【ヘンダーソン】大腿骨頸部骨折 骨粗鬆症(0011)| 12.達成感をもたらすような仕事をする

ヘンダーソン

事例の要約

自宅玄関での転倒により右大腿骨頸部骨折を受傷し、人工骨頭置換術を施行した78歳女性の介入14日目の事例である。

12.達成感をもたらすような仕事をする

A氏は専業主婦として、80歳の夫との二人暮らしの中で家事全般を担っていた。特筆すべき点として、地域の高齢者サークルの世話役を務めており、社会的役割を積極的に果たしていた。几帳面な性格から日常生活を規則正しく送り、社交的な性格を活かして地域社会との関わりを持ちながら、充実した生活を送っていた。

現在の入院生活において、右大腿骨頸部骨折後の活動制限により、これまで担ってきた役割の遂行が困難な状況となっている。特に、日常生活動作の自立度の低下は、A氏の自己効力感に大きな影響を与えている。「夫に迷惑をかけて申し訳ない」という発言からは、家庭内での役割が果たせないことへの心理的負担が読み取れる。また、地域活動への参加が制限されることで、社会的役割の喪失感も懸念される。

78歳という年齢を考慮すると、骨折による身体機能の低下は、これまでの役割遂行に大きな影響を及ぼす可能性がある。特に、**重度骨粗鬆症(T-score: -3.2)**の診断は、今後の活動範囲や役割の再獲得に影響を与える要因となる。また、入院前から3kgの体重減少が見られ、術後の回復にも影響を及ぼす可能性がある。

リハビリテーションの進行状況として、現在は歩行器使用下で5m程度の歩行が可能となっているが、疼痛への不安から積極的な離床に躊躇する様子が見られる。この心理的バリアは、役割再獲得への意欲にも影響を与える可能性がある。

家族支援の状況として、夫は毎日面会に来ており、長女も週2-3回の頻度で支援している。しかし、80歳の夫からは「私も年だから介護は不安だ」という発言があり、退院後の役割分担について家族間での調整が必要な状況である。

必要な看護介入として、以下の対応が求められる: 段階的な日常生活動作の自立支援を通じて、できることを増やしていく達成感を支援する必要がある。特に、疼痛コントロールを適切に行いながら、活動範囲の拡大を図ることが重要である。また、入院中でも可能な役割(例:自身の整容や食事の自己摂取など)を見出し、それを遂行できるよう支援することで、自己効力感の維持・向上を図る。

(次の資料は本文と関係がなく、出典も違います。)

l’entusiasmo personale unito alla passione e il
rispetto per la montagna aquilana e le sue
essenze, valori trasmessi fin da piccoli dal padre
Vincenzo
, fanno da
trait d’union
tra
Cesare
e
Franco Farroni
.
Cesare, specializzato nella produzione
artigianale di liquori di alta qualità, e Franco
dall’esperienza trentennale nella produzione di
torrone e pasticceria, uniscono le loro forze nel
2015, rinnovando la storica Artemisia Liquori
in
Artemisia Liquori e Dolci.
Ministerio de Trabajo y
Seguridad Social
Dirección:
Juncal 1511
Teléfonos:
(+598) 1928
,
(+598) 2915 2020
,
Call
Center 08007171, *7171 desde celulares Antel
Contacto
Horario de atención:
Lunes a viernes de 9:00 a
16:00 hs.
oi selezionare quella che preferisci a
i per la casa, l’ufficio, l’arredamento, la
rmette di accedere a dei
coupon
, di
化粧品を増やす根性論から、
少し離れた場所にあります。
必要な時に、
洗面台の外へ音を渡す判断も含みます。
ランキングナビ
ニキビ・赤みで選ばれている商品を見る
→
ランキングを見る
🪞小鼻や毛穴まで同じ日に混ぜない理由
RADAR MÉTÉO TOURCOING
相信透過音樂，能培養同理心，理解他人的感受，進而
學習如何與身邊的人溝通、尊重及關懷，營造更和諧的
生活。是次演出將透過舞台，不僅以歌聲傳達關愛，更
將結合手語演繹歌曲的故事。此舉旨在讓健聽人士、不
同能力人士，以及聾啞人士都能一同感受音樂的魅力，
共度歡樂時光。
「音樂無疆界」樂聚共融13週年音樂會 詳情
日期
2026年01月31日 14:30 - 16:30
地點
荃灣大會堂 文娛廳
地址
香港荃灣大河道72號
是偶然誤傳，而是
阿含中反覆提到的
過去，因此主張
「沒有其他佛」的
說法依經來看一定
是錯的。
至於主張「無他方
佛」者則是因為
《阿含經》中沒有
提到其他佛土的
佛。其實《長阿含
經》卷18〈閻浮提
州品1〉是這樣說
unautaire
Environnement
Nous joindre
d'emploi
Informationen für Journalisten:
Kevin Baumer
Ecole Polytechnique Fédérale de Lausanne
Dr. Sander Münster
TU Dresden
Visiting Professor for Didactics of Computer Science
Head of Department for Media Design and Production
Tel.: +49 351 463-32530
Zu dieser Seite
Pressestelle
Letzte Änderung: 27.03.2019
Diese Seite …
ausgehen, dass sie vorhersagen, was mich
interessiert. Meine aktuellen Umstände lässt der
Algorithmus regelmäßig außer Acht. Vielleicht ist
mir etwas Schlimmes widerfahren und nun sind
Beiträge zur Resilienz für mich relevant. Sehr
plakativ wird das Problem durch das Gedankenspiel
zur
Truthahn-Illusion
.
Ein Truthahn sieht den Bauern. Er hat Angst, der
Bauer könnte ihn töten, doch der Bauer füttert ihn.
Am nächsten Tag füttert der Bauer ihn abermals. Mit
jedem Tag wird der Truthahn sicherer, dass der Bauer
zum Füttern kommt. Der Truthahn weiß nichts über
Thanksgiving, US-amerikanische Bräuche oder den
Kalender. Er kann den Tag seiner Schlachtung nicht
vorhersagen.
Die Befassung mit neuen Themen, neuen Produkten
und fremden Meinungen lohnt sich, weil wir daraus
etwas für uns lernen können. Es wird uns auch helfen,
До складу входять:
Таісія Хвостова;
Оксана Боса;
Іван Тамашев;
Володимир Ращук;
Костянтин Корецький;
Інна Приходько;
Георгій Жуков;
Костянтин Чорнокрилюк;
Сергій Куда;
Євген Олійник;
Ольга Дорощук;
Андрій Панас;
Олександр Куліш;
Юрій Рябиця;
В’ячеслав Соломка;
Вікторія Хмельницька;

退院後の生活を見据えて、家族との協力体制の構築が重要である。特に、高齢の夫との役割分担について、長女を含めた具体的な支援計画の立案が必要である。また、地域の高齢者サークルとの関係性を維持できるよう、退院後の段階的な社会参加の方法について検討する。

観察を継続すべき点として、リハビリテーションへの意欲や達成度、疼痛による活動制限の程度、精神状態の変化について、定期的な評価が必要である。また、家族の支援状況や疲労度についても継続的な観察が重要である。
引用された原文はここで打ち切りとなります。